German businesses poured more than €1.7 billion into the Russian economy in the first three months of 2019, already exceeding half of last year’s highest-in-decade figures, the Russian-German Chamber of Commerce has revealed.
We have often dotted on the close ties between Berlin and Moscow and the ways Germany seeks not to divest itself from a country considered an aggressor by many NATO members, especially the US. In fact, Germany may be called a”fair weather” ally, seeking from the Alliance protection for which it is willing to sacrifice nothing.
The volume of German companies’ investment in Russia is up by 33 percent –or €400 million– compared to the same period last year, the German trade lobby said. Results of the first quarter show that German investments in Russia may well, by the end of this year, break a more-than-ten-year record.
“Despite a weakening economic situation, German companies continue to trust in the Russian market and even invest against the trend,” chairman of the chamber Matthias Schepp said in a statement.
Last year’s total investments reached their highest since the 2008 financial crisis, exceeding earlier forecasts and standing at €3.2 billion. However, it was still short of the all-time high of the €7.8 billion reached in 2007.
Investments continued despite anti-Russian sanctions imposed by Washington and its allies although the restrictions cause much trouble for German firms doing business with Russia.
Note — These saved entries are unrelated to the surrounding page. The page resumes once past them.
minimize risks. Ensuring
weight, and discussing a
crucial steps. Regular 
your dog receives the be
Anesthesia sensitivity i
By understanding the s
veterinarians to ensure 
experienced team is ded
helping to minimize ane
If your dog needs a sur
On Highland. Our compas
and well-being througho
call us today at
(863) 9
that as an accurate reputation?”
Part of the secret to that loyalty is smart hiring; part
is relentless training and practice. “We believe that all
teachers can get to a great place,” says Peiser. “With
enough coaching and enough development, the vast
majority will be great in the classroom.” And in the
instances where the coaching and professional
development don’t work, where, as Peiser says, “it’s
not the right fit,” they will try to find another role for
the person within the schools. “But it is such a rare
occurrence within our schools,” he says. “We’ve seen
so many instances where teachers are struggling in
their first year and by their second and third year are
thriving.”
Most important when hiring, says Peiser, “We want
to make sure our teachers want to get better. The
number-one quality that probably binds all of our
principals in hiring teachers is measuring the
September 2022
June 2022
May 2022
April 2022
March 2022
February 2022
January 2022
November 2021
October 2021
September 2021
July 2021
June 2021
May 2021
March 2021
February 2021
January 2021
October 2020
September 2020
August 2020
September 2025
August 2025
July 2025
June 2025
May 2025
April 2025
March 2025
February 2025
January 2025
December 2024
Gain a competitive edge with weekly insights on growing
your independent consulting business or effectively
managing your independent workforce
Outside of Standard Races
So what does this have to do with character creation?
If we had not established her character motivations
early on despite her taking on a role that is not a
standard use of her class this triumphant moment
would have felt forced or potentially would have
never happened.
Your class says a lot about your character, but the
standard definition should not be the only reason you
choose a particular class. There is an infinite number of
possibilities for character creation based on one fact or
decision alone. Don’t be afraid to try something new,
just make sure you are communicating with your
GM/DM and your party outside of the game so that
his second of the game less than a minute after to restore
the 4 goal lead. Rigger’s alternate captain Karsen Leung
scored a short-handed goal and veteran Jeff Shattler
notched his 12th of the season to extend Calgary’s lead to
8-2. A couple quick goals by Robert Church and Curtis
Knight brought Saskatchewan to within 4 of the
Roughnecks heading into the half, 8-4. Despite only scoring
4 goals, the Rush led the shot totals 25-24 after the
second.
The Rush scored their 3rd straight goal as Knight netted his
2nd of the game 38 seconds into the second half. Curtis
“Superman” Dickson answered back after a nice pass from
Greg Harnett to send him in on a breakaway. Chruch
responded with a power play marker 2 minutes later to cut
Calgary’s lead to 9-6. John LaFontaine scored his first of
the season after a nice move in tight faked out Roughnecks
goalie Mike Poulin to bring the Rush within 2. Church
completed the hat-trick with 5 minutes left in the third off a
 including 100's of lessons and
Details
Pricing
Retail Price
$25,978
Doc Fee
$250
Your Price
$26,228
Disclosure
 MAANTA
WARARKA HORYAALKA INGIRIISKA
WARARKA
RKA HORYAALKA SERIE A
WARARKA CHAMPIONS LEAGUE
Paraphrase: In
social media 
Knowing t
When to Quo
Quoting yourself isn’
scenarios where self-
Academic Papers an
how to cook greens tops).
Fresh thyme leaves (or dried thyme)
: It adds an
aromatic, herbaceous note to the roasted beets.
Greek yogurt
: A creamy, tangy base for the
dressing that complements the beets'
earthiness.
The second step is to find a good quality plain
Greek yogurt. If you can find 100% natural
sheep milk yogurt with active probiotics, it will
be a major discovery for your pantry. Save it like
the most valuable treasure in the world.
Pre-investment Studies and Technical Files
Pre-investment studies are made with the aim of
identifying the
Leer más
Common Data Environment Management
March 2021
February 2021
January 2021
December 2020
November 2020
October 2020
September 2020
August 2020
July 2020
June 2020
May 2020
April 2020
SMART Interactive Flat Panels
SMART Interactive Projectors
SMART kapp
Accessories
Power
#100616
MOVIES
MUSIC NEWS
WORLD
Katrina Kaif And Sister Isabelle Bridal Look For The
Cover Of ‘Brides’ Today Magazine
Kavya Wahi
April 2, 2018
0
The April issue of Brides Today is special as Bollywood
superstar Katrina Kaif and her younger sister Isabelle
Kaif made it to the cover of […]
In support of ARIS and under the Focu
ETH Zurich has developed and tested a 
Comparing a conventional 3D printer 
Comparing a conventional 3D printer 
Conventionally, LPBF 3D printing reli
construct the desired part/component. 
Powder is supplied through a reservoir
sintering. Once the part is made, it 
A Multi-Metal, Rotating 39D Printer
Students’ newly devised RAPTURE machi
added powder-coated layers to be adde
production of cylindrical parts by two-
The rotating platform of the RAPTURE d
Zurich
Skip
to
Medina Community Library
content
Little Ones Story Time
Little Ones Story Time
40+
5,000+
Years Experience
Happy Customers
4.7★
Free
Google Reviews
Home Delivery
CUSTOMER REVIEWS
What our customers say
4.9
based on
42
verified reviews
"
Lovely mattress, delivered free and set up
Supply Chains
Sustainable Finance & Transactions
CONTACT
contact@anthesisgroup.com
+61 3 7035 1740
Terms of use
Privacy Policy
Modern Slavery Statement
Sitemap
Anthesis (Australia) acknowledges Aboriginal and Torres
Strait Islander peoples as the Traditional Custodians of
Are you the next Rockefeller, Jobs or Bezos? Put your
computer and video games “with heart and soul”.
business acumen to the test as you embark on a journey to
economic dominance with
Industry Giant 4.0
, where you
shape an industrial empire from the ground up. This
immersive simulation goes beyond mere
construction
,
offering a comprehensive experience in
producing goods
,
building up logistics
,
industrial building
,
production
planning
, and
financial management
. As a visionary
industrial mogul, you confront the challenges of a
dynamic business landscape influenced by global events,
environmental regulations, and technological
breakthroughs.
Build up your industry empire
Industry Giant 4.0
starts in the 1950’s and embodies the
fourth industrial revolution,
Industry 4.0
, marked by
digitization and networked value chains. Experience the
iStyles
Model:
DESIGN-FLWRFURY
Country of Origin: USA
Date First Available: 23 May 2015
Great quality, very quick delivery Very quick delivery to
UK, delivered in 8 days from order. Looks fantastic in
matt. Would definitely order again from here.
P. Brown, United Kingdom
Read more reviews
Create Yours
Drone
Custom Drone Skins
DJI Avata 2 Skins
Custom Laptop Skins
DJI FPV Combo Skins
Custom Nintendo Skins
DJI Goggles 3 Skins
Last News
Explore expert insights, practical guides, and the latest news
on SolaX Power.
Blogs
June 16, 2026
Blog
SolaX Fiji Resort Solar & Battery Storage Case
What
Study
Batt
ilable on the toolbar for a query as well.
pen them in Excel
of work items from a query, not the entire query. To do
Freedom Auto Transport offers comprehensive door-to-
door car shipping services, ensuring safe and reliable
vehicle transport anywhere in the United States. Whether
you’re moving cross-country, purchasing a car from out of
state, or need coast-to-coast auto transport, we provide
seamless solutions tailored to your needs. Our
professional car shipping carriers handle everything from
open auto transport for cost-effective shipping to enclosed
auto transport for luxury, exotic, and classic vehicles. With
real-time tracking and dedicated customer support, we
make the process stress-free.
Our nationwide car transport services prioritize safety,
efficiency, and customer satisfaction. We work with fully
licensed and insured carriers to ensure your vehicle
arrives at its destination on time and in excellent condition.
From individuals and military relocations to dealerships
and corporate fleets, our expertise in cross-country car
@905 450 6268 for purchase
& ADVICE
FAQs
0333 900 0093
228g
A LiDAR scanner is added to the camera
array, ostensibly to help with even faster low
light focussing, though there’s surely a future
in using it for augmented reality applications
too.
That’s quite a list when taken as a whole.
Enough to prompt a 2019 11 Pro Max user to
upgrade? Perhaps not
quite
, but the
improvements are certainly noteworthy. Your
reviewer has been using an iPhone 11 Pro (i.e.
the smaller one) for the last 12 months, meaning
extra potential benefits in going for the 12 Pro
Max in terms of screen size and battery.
More than 140 companies polled by the chamber said that their total sanctions-related losses had exceed €1 billion, the equivalent to what would amount to multi-billion damages for all German enterprises registered in Russia.
However, Western economic pressure has not stopped the growth of Russia-Germany trade turnover, which increased 8.4 percent and reached nearly €62 billion last year.
Moscow and Berlin are also involved in a large construction project, the Nord Stream 2 natural gas pipeline, set to be finished by the end of the year. The project has come under fierce criticism from Washington, which lobbies continuously for the sales of its own liquefied natural gas (LNG) to Europe. The US also threatened to sanction anyone involved in the Nord Stream 2 project, but Russia’s partners on the project –and Germany in particular– have repeatedly defended the pipeline as a way to meet Europe’s growing energy demand.